For your AI project, Lambda is a great option. It's a cloud computing service for AI developers that lets you provision on-demand and reserved NVIDIA GPU instances and clusters for training and inferencing. You can pick from a range of GPUs, including NVIDIA H100, H200 and GH200 Tensor Core GPUs. The service also comes with preconfigured ML environments, one-click Jupyter access, scalable file systems and pay-by-the-second pricing.
Another good option is NVIDIA, a major AI computing player. It's got a variety of tools to help you accelerate AI, including the NVIDIA Omniverse for generating synthetic data, RTX AI Toolkit for fine tuning AI models, and the NVIDIA EGX Platform for accelerated computing. Its GeForce RTX GPUs also accelerate AI for gaming, creative and productivity work.
NVIDIA AI Platform is a more complete option for companies that want to build AI into their business.

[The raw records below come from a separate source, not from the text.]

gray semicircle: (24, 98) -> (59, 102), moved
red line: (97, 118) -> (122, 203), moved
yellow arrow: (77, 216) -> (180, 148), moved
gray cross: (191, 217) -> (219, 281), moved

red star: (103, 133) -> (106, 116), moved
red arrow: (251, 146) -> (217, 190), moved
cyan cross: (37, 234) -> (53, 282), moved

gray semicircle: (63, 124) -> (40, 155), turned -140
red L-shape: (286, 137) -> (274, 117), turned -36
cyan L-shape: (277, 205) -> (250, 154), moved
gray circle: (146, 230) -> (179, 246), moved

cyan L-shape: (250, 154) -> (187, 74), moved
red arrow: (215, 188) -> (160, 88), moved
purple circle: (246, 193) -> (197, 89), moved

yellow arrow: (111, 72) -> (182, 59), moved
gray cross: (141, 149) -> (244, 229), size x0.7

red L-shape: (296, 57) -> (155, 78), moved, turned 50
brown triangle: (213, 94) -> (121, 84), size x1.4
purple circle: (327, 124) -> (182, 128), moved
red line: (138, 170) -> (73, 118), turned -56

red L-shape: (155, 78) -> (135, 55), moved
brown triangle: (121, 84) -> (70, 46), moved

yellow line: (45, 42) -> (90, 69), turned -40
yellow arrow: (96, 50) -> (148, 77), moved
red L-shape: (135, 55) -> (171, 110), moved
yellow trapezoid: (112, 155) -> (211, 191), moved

It's an all-in-one AI training service accessible through a browser that speeds up projects with better accuracy and faster turnaround times. It includes multi-node training at scale, AI platform software, AI models and services, and support for text, visual media and biology-based applications.

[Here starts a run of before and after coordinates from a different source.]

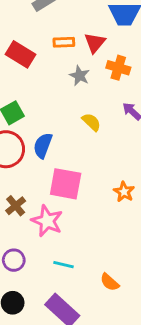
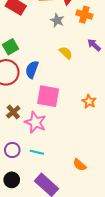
cyan line: (64, 265) -> (37, 152), moved

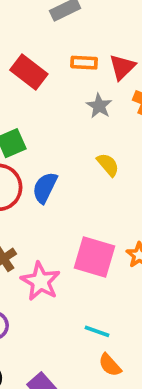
pink square: (48, 96) -> (94, 257), moved
cyan line: (37, 152) -> (97, 331), moved

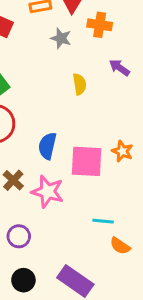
yellow semicircle: (108, 165) -> (79, 84), turned 45
blue semicircle: (45, 188) -> (47, 146), moved

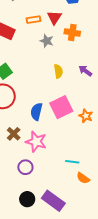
purple arrow: (119, 68) -> (85, 71), moved
pink square: (87, 161) -> (61, 107), moved, turned -30
purple circle: (19, 236) -> (25, 167), moved
black circle: (23, 280) -> (27, 199), moved

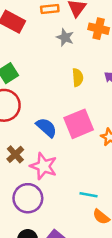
blue semicircle: (36, 112) -> (46, 127), turned 114
purple circle: (25, 167) -> (28, 198), size x1.5

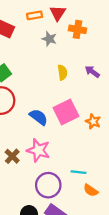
brown cross: (15, 154) -> (12, 156), moved
purple circle: (28, 198) -> (48, 185), moved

Last, RunPod is a globally distributed GPU cloud service for developing, training and running AI models. It lets you spin up a GPU pod instantly, offers a range of GPUs, has serverless ML inference and supports more than 50 preconfigured templates for frameworks like PyTorch and TensorFlow. The service offers 99.99% uptime, 10PB+ network storage and real-time logs and analytics, and is a good option for AI projects.